3)  "Error Leakage" and "State Detection" - if server errors result in
a redirect to a "500" page, you can get additional feedback about
whether a security attack such as XSS or XSRF succeeded. The same can
be achieved through page load timing, frames.length or - in the
aforementioned common case - with CSS :visited and friends.

I fail to see a significant security impact: well-designed
applications that account for known security issues are not any more
at risk; buggy applications can be freely exploited without this
direct feedback, too. While it may make some attackers a bit happier,
it's not a critical bug.

4) "Information Inference" - gives a hypothetical application that
accepts the URL of
"http://Intranet/SearchEmployee.aspx?name=Jon&SalaryFrom=3000&SalaryTo=3500",
and returns a normal page if matching rows are found, but redirects to
an error page if not (instead of the more intuitive "no matches found"
response).

Load timing, frames.length, and CSS :visited can probably be used to
collect the same info - but that aside, it's an interesting case, if
actually seen in the wild. The example strikes me as a bit unlikely;
are you aware of any application that would, in fact, behave this way
and disclose sensitive information in the process?

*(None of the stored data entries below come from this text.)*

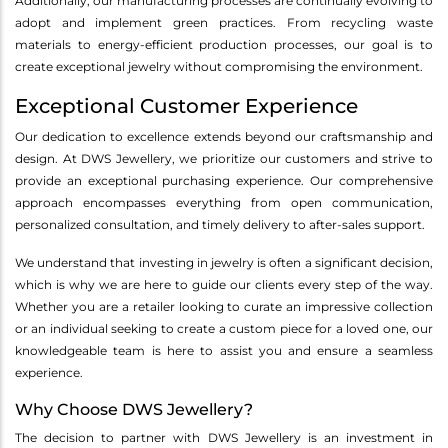
Additionally, our manufacturing processes are continually evolving to
adopt and implement green practices. From recycling waste
materials to energy-efficient production processes, our goal is to
create exceptional jewelry without compromising the environment.
Exceptional Customer Experience
Our dedication to excellence extends beyond our craftsmanship and
design. At DWS Jewellery, we prioritize our customers and strive to
provide an exceptional purchasing experience. Our comprehensive
approach encompasses everything from open communication,
personalized consultation, and timely delivery to after-sales support.
We understand that investing in jewelry is often a significant decision,
which is why we are here to guide our clients every step of the way.
Whether you are a retailer looking to curate an impressive collection
or an individual seeking to create a custom piece for a loved one, our
knowledgeable team is here to assist you and ensure a seamless
experience.
Why Choose DWS Jewellery?
The decision to partner with DWS Jewellery is an investment in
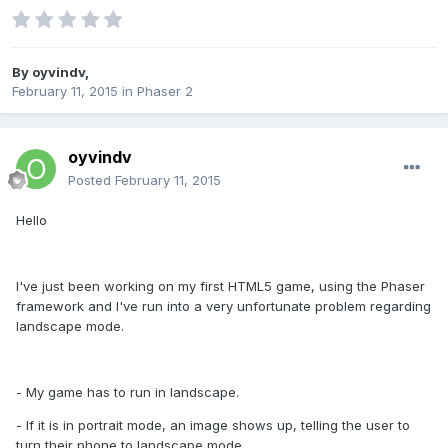
By
oyvindv
,
February 11, 2015
in
Phaser 2
oyvindv
Posted
February 11, 2015
Hello
I've just been working on my first HTML5 game, using the Phaser
framework and I've run into a very unfortunate problem regarding
landscape mode.
- My game has to run in landscape.
- If it is in portrait mode, an image shows up, telling the user to
turn their phone to landscape mode.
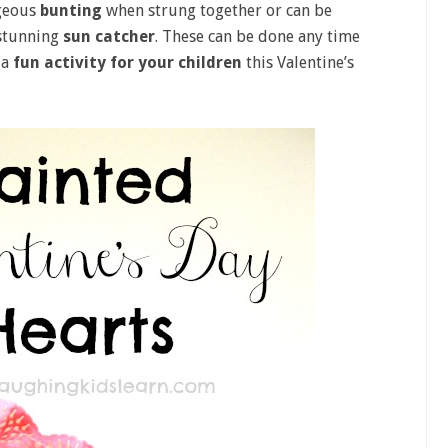
geous
bunting
when strung together or can be
 stunning
sun catcher
. These can be done any time
 a
fun activity for your children
this Valentine’s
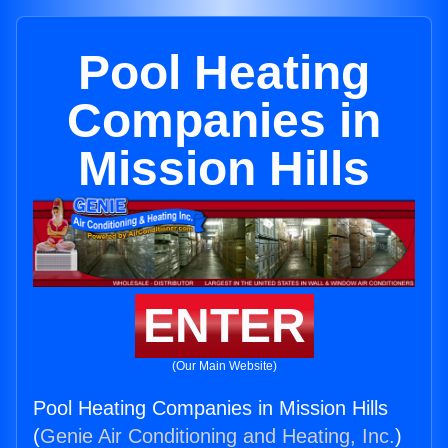
Pool Heating
Companies in
Mission Hills
ENTER
(Our Main Website)
Pool Heating Companies in Mission Hills
(
Genie Air Conditioning and Heating, Inc.
)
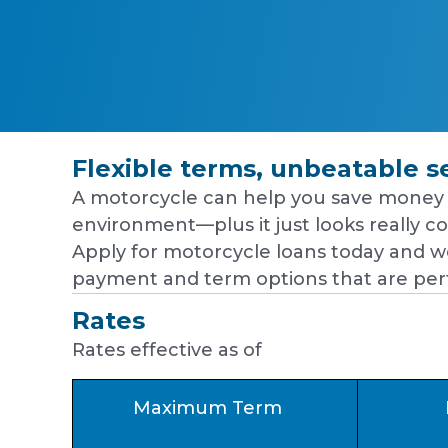
Flexible terms, unbeatable s
A motorcycle can help you save money 
environment—plus it just looks really coo
Apply for motorcycle loans today and we
payment and term options that are perf
Rates
Rates effective as of
Maximum Term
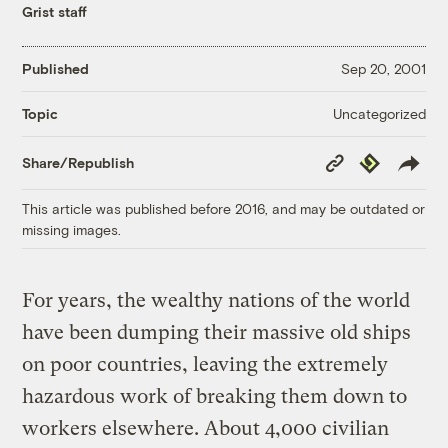
Grist staff
Published
Sep 20, 2001
Uncategorized
Topic
Copy
Republish
Share/Republish
Link
This article was published before 2016, and may be outdated or
missing images.
For years, the wealthy nations of the world
have been dumping their massive old ships
on poor countries, leaving the extremely
hazardous work of breaking them down to
workers elsewhere. About 4,000 civilian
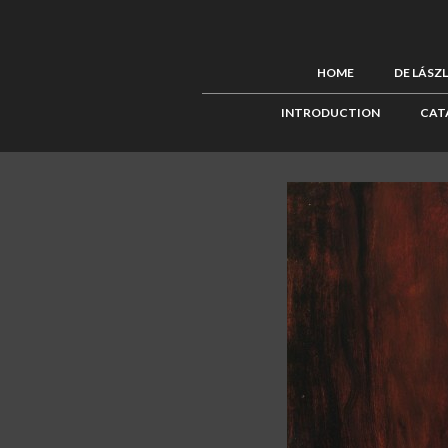
HOME
DE LÁSZ
INTRODUCTION
CAT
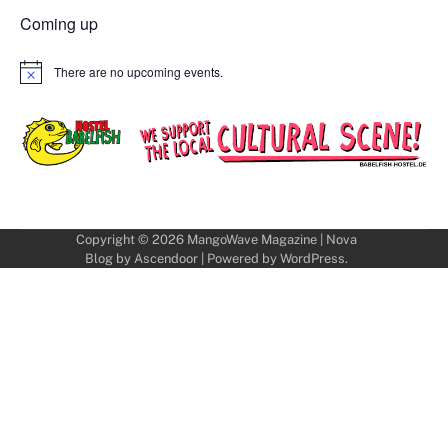
Coming up
There are no upcoming events.
Notice
Copyright © 2026
MangoWave Magazine
| Nova
Blog by
Ascendoor
| Powered by
WordPress
.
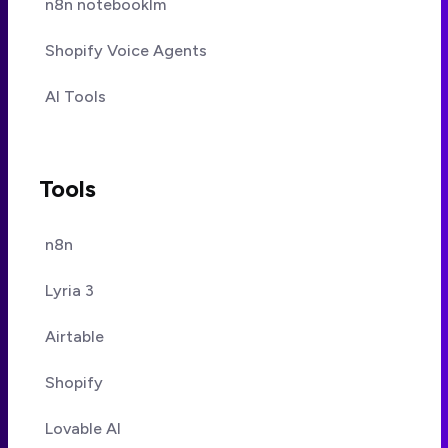
n8n notebooklm
Shopify Voice Agents
AI Tools
Tools
n8n
Lyria 3
Airtable
Shopify
Lovable AI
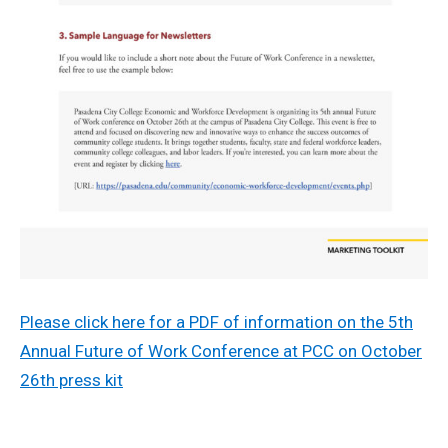
Please click here for a PDF of information on the 5th
Annual Future of Work Conference at PCC on October
26th press kit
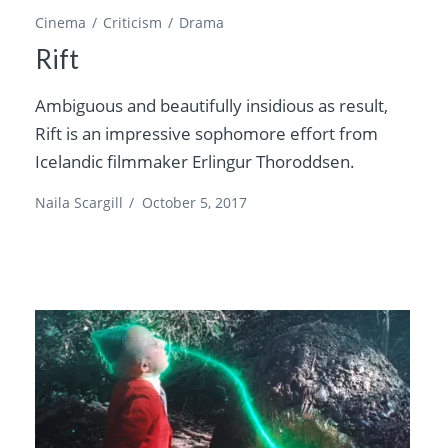
Cinema
Criticism
Drama
Rift
Ambiguous and beautifully insidious as result,
Rift is an impressive sophomore effort from
Icelandic filmmaker Erlingur Thoroddsen.
Naila Scargill
/
October 5, 2017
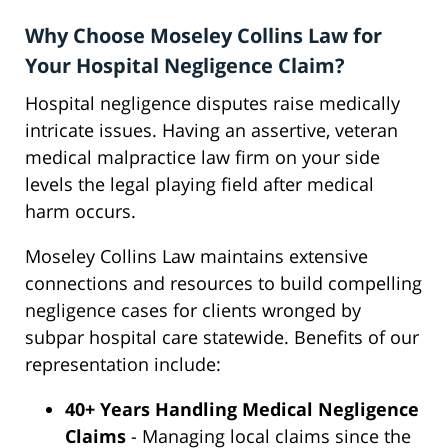
Why Choose Moseley Collins Law for
Your Hospital Negligence Claim?
Hospital negligence disputes raise medically
intricate issues. Having an assertive, veteran
medical malpractice law firm on your side
levels the legal playing field after medical
harm occurs.
Moseley Collins Law maintains extensive
connections and resources to build compelling
negligence cases for clients wronged by
subpar hospital care statewide. Benefits of our
representation include:
40+ Years Handling Medical Negligence
Claims
- Managing local claims since the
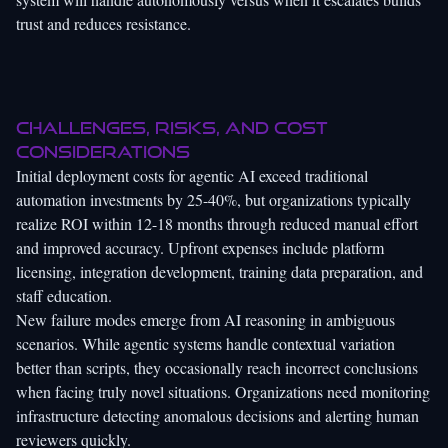
trust and reduces resistance.
Challenges, risks, and cost
considerations
Initial deployment costs for agentic AI exceed traditional
automation investments by 25-40%, but organizations typically
realize ROI within 12-18 months through reduced manual effort
and improved accuracy. Upfront expenses include platform
licensing, integration development, training data preparation, and
staff education.
New failure modes emerge from AI reasoning in ambiguous
scenarios. While agentic systems handle contextual variation
better than scripts, they occasionally reach incorrect conclusions
when facing truly novel situations. Organizations need monitoring
infrastructure detecting anomalous decisions and alerting human
reviewers quickly.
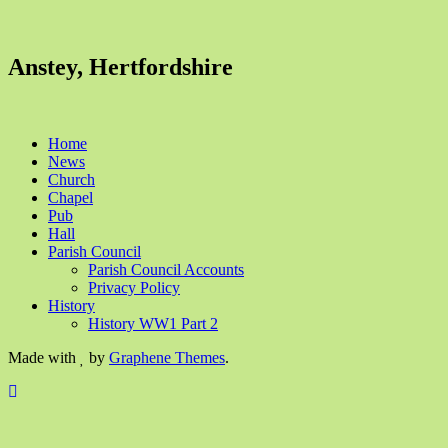
Anstey, Hertfordshire
Home
News
Church
Chapel
Pub
Hall
Parish Council
Parish Council Accounts
Privacy Policy
History
History WW1 Part 2
Made with
by
Graphene Themes
.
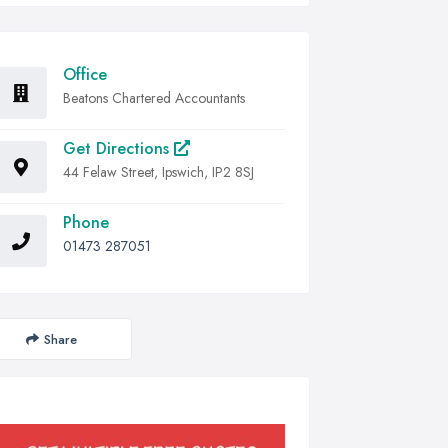
Office
Beatons Chartered Accountants
Get Directions
44 Felaw Street, Ipswich, IP2 8SJ
Phone
01473 287051
Share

5) "Cross-Site User Tracking" - discusses staying in the background
and probing history.length to detect certain page transitions for the
purpose of detecting certain UI actions. The outlined phishing vector
sounds somewhat plausible: it requires the attack page to be running
in parallel in a separate window or a tab, and the user to be
inattentive, but it could happen. It's not specific to history.*,
though: probing frames.length and related properties is an equivalent.

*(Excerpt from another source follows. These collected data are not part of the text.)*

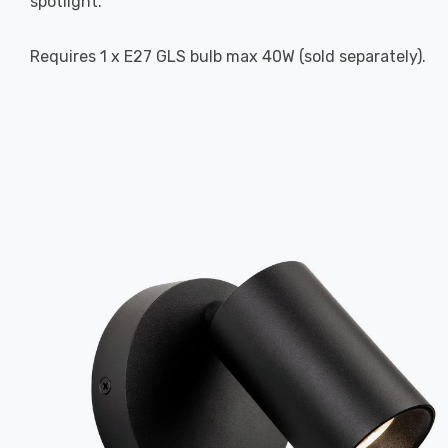
spotlight.
Requires 1 x E27 GLS bulb max 40W (sold separately).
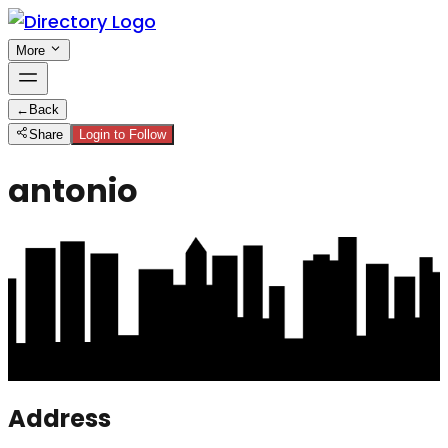
More
←
Back
Share
Login to Follow
antonio
Address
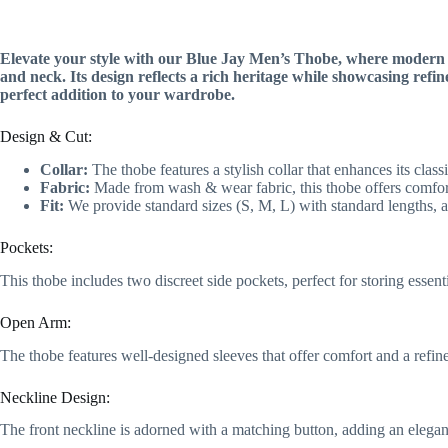
Elevate your style with our Blue Jay Men’s Thobe, where modern fl
and neck. Its design reflects a rich heritage while showcasing refi
perfect addition to your wardrobe.
Design & Cut:
Collar:
The thobe features a stylish collar that enhances its clas
Fabric:
Made from wash & wear fabric, this thobe offers comfor
Fit:
We provide standard sizes (S, M, L) with standard lengths, a
Pockets:
This thobe includes two discreet side pockets, perfect for storing essent
Open Arm:
The thobe features well-designed sleeves that offer comfort and a refine
Neckline Design:
The front neckline is adorned with a matching button, adding an elegan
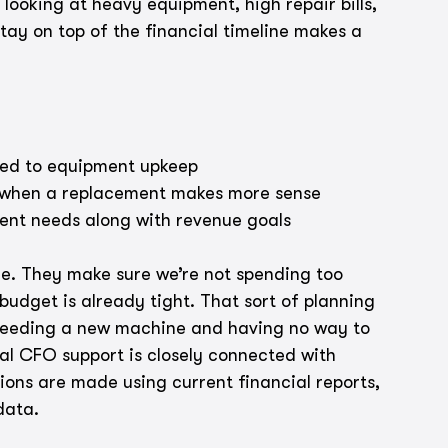
looking at heavy equipment, high repair bills, 
tay on top of the financial timeline makes a 
ied to equipment upkeep
e when a replacement makes more sense
ment needs along with revenue goals
ure. They make sure we’re not spending too 
udget is already tight. That sort of planning 
needing a new machine and having no way to 
nal CFO support is closely connected with 
ns are made using current financial reports, 
data.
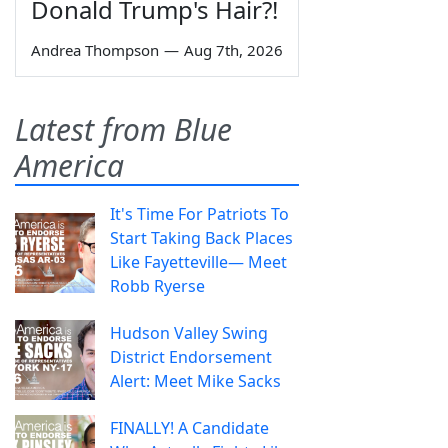
Donald Trump's Hair?!
Andrea Thompson
—
Aug 7th, 2026
Latest from Blue
America
It's Time For Patriots To
Start Taking Back Places
Like Fayetteville— Meet
Robb Ryerse
Hudson Valley Swing
District Endorsement
Alert: Meet Mike Sacks
FINALLY! A Candidate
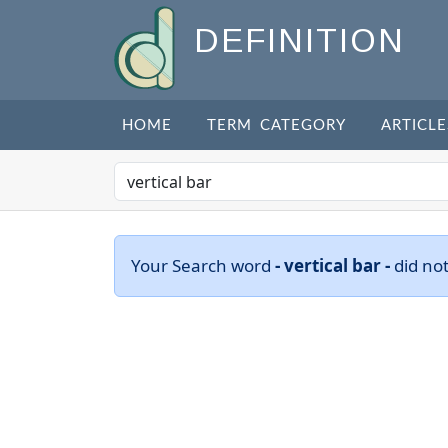
DEFINITION
HOME
TERM CATEGORY
ARTICLE
Your Search word
- vertical bar -
did no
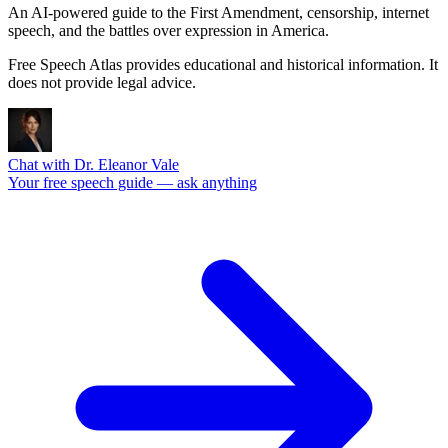
An AI-powered guide to the First Amendment, censorship, internet
speech, and the battles over expression in America.
Free Speech Atlas provides educational and historical information. It
does not provide legal advice.
Chat with Dr. Eleanor Vale
Your free speech guide — ask anything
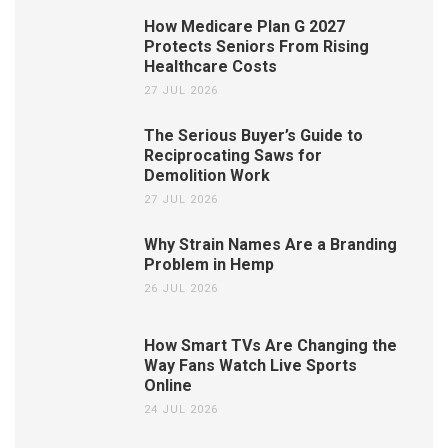
How Medicare Plan G 2027
Protects Seniors From Rising
Healthcare Costs
27 JUL 2026
The Serious Buyer’s Guide to
Reciprocating Saws for
Demolition Work
27 JUL 2026
Why Strain Names Are a Branding
Problem in Hemp
26 JUL 2026
How Smart TVs Are Changing the
Way Fans Watch Live Sports
Online
24 JUL 2026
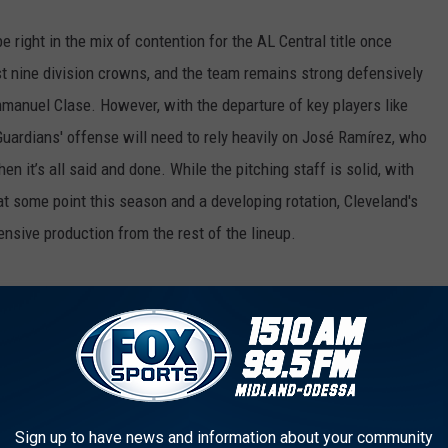
 right in the mix of contention for the AL Central title once
st nine division crowns, and the team remains strong defensively
Emmanuel Clase. However, with the departure of key players like
ardians' offense will need to rely heavily on José Ramírez, who
en it’s all said and done. While the pitching staff is solid, with
at some point this season and a developing rotation, Cleveland's
ensive production from the rest of the lineup.
ndrés Giménez, 1B Josh Naylor
e is generating offense beyond José Ramírez and Steven Kwan.
z and, most notably, Josh Naylor, who had a solid year, so now
 of younger players like Travis Bazzana and the health of their
Sign up to have news and information about your community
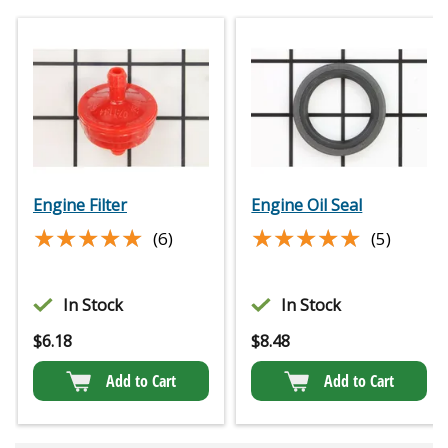
Engine Filter
Engine Oil Seal
★★★★★
★★★★★
★★★★★
★★★★★
(6)
(5)
In Stock
In Stock
$
6.18
$
8.48
Add to Cart
Add to Cart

6) "Cross-Site URL/Parameters Enumeration". Discusses calling
history.go(url) to see if a particular URL appears in the current
history

This is actually sort of interesting: this behavior of history.go()
seem to be specific to MSIE, and is a pretty bad idea. That said, the
attack is conceptually similar to CSS :visited, frames, or cache
probing. The author suggests that the fact this vector is restricted
to the current session gives the attacker a distinct advantage; I
would suggest that because it is restricted to short-lived, per-window
history, it puts him at a significant practical disadvantage. It's a
privacy issue, but conceptually similar to well-studied vectors that
probably need to be considered holistically.

...

Bottom line is, my impression is that it's a collection of interesting
thought experiments along the lines of "what could you do with any
generic cross-domain probing technique"; from that perspective, it's
pretty good, and fits the existing body of research. Why this
collection is framed in the context of history.*, or claimed to be a
critical new vulnerability, is lost on me, though.